I suppose a key component of attaining quintessence is being able to stop, or reverse the chain. We can do this on a small scale.  A kind word or a compliment will work. A smile, or, if it’s appropriate, a pat on a shoulder. A thank you note. Giving a stranger a flower.  Or a $5 bill. Little things like these seem to clear the trail of slime, reverse the snail, and save the cauliflower.

It happened at work today.  An angry person in one cubicle was hurt by another, and snapped at a third, who snapped at a fourth.  It was 9 AM, and I thought, “Uh-oh. It’s going to be a long morning full of people seething in their own worlds.” And then somebody apologized and reset the clock. “I’m sorry. I really didn’t mean my comments to sound like they did. You’re absolutely right and I was wrong.” Just like that, the office changed. Four angry people were allowed to survive the next seven hours happily.

I bet if enough of these moments took place, the effects would cascade. Anger would be erased on a global scale. Forgiveness pouring from nation to nation, as hurts are reconciled and friendships are forged. But then again, I’m an idealist and just one person. Cool thought though, huh?
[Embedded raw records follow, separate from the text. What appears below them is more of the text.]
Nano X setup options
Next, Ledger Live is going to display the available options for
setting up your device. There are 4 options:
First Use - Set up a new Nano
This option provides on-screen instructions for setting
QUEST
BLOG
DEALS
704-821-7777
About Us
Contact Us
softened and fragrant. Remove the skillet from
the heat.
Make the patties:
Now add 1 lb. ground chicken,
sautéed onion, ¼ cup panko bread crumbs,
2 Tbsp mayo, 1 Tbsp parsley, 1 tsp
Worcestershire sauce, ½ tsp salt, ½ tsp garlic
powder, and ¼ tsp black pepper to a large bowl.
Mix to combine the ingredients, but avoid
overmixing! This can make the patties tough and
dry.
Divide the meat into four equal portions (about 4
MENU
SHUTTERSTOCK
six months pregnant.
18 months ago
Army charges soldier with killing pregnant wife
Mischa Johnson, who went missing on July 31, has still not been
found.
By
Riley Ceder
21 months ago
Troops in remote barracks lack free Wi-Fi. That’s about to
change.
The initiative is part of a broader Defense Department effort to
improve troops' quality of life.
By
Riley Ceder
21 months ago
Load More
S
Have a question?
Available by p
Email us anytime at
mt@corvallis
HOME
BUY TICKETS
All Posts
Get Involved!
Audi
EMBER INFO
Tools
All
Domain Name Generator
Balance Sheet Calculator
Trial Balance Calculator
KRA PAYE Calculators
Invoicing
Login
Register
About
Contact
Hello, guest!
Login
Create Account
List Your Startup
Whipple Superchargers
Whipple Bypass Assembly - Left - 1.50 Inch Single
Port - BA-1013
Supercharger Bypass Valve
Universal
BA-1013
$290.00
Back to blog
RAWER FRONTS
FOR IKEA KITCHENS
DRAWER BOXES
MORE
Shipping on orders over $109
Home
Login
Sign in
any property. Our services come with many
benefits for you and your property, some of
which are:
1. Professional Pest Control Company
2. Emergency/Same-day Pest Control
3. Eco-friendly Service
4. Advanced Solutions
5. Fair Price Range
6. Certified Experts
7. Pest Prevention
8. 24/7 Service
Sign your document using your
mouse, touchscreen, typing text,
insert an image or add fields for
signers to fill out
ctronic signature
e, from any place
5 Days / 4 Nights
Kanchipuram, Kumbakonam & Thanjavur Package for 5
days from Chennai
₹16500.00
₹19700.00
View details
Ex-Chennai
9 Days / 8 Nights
It’s the relational things that really bother us. Expectations and assumptions from others weigh much more heavily in our minds than actual objects.  I’m not mad because Sam didn’t record the game last night. The game’s not the point.  The point is, Sam forgot (maybe intentionally), and it’s disrespectful. It’s a slight on me as a person. I mean, I know I should forgive and forget because Sam didn’t mean to forget. Or did he? He forgot to tape the season opener of that program I like, too.  That Sam-I-Am, that Sam-I-Am. He never liked me. When it’s his birthday I think I’ll set fire to a bag full of dog poo and throw it at his mailbox. Our assumptions lead us in the wrong direction all the time. Maybe not to that extent, but we’re always searching. We’re constantly trying to find that hypothetical future where we are able to move forward unhurt. Why are we so concerned with it? when does it become Sam’s problem, and not mine? Maybe you let Sam off the hook, ask Julie to tape the game next time and move on. Our future is ours to screw up, not Sam’s. Although, you have to admit, Sam can be a bit of an ass sometimes.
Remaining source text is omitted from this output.